- Prompt -
Using the listing, work out the number of lines where "Department" shows up, and answer with that number alone.

---------- Given data

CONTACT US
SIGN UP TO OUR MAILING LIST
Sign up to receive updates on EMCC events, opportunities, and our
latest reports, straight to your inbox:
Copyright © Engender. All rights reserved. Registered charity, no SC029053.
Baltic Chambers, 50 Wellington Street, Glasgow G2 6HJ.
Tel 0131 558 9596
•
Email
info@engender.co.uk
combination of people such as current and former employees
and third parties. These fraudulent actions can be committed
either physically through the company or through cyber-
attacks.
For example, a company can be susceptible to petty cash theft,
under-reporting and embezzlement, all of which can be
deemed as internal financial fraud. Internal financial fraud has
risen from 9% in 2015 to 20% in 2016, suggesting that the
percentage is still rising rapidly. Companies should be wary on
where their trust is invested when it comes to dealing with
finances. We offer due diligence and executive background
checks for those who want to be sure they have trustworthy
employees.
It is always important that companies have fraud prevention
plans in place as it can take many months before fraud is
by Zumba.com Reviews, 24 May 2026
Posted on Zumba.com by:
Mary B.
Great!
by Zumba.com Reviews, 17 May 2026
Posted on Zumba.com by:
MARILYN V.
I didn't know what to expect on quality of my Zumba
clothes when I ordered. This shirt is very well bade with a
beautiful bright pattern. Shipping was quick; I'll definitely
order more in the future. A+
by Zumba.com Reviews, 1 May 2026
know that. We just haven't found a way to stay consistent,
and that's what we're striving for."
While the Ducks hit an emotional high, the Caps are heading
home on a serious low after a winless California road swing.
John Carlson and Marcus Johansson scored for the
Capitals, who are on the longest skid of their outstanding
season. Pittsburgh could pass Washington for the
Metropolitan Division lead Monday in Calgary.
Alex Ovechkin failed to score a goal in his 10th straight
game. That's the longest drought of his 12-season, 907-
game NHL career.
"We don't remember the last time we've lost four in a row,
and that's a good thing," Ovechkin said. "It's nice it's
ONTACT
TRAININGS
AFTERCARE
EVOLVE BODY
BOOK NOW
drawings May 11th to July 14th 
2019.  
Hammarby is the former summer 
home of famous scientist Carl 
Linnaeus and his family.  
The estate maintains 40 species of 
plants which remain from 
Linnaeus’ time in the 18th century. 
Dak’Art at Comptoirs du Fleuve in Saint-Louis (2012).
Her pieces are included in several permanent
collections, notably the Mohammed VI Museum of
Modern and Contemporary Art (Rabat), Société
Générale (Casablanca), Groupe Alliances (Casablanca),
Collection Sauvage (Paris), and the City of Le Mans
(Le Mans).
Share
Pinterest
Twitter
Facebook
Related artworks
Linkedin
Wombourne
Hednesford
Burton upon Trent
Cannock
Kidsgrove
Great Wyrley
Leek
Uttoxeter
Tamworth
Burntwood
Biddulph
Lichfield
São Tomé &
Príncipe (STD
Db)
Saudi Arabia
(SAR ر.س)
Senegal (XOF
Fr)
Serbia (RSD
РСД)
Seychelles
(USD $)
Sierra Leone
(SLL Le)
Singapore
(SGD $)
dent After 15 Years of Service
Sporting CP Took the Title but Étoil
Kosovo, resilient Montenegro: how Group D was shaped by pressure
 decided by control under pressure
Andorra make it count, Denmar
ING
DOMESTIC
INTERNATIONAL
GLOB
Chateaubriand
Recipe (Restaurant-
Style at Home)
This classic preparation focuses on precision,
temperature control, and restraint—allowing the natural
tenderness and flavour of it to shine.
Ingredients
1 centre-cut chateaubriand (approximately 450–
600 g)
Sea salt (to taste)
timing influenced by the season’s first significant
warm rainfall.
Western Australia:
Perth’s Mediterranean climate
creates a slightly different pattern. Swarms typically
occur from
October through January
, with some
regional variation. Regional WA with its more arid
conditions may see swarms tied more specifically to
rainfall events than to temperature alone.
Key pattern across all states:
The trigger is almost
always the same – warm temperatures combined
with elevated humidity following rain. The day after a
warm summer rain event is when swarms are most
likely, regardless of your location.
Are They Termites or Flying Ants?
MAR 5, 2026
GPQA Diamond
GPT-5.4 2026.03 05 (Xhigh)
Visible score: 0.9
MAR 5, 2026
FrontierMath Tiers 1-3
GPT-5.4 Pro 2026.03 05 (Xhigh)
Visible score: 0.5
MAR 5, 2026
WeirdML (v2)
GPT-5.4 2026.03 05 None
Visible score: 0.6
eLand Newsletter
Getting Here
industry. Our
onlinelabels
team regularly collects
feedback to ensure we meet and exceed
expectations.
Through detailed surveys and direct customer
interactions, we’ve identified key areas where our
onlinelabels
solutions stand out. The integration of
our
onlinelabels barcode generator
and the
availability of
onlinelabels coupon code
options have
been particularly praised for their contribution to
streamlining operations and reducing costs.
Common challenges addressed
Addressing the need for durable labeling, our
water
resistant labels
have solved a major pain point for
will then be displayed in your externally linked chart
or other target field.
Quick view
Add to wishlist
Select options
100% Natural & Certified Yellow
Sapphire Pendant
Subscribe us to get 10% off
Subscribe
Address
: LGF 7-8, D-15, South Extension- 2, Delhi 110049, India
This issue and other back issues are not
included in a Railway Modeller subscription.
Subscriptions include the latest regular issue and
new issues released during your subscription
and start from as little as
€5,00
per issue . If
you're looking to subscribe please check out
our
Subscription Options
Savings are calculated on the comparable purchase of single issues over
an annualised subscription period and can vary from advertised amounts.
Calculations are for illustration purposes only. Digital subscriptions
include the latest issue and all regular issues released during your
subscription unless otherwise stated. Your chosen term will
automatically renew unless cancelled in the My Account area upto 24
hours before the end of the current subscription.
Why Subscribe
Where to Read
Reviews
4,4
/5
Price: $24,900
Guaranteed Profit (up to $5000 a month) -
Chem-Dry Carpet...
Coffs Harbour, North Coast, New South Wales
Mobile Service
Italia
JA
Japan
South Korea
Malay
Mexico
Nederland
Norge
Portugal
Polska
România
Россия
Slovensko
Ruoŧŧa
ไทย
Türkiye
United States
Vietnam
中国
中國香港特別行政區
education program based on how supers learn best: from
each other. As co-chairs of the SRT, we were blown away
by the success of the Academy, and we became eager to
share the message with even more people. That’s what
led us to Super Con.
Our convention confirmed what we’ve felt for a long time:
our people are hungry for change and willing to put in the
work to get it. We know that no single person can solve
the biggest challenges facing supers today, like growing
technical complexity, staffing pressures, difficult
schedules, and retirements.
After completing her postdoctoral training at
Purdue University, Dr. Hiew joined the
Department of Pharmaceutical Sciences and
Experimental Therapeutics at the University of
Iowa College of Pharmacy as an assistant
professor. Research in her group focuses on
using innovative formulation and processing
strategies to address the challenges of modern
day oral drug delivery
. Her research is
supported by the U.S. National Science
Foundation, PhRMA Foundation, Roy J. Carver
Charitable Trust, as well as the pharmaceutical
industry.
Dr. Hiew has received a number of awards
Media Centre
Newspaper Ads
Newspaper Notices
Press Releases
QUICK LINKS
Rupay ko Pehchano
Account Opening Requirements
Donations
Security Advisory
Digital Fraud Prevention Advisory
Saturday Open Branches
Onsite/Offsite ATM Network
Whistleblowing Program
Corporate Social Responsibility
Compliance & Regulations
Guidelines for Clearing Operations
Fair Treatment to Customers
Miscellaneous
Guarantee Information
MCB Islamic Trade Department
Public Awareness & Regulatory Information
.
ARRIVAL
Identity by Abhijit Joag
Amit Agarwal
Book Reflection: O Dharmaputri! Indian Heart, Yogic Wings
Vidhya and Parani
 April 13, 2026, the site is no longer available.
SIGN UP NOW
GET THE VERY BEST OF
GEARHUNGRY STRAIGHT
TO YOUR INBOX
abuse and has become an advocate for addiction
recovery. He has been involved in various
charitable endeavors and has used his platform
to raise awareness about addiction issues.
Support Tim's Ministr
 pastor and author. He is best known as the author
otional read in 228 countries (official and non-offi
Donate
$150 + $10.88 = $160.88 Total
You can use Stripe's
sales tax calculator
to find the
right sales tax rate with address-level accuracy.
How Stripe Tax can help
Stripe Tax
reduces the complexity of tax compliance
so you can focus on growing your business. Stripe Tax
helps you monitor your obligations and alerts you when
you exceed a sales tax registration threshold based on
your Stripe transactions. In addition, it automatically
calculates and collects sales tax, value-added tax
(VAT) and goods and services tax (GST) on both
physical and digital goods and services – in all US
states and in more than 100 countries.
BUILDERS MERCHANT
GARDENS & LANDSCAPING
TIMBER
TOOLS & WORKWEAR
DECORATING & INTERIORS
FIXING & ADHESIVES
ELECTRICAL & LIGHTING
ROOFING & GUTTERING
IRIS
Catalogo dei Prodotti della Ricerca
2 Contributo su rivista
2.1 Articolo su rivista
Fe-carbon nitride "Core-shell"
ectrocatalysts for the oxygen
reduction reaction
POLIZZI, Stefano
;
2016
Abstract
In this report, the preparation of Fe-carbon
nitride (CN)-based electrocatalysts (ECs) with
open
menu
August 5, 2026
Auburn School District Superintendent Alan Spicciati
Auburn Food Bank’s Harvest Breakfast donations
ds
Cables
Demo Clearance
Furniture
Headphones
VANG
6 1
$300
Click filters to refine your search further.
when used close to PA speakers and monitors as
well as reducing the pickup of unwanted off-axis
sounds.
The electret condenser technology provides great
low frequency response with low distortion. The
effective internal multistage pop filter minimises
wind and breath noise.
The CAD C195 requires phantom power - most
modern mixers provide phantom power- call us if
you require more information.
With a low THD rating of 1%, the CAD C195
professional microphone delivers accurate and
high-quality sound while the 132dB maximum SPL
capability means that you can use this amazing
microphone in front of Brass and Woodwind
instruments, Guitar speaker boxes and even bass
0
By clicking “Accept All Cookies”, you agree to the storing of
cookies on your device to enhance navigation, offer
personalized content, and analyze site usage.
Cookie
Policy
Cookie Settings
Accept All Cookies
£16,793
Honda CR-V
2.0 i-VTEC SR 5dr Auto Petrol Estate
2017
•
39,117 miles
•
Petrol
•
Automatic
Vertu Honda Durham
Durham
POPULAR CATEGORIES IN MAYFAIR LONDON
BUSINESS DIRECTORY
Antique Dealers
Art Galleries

--------------------

- Reply -
2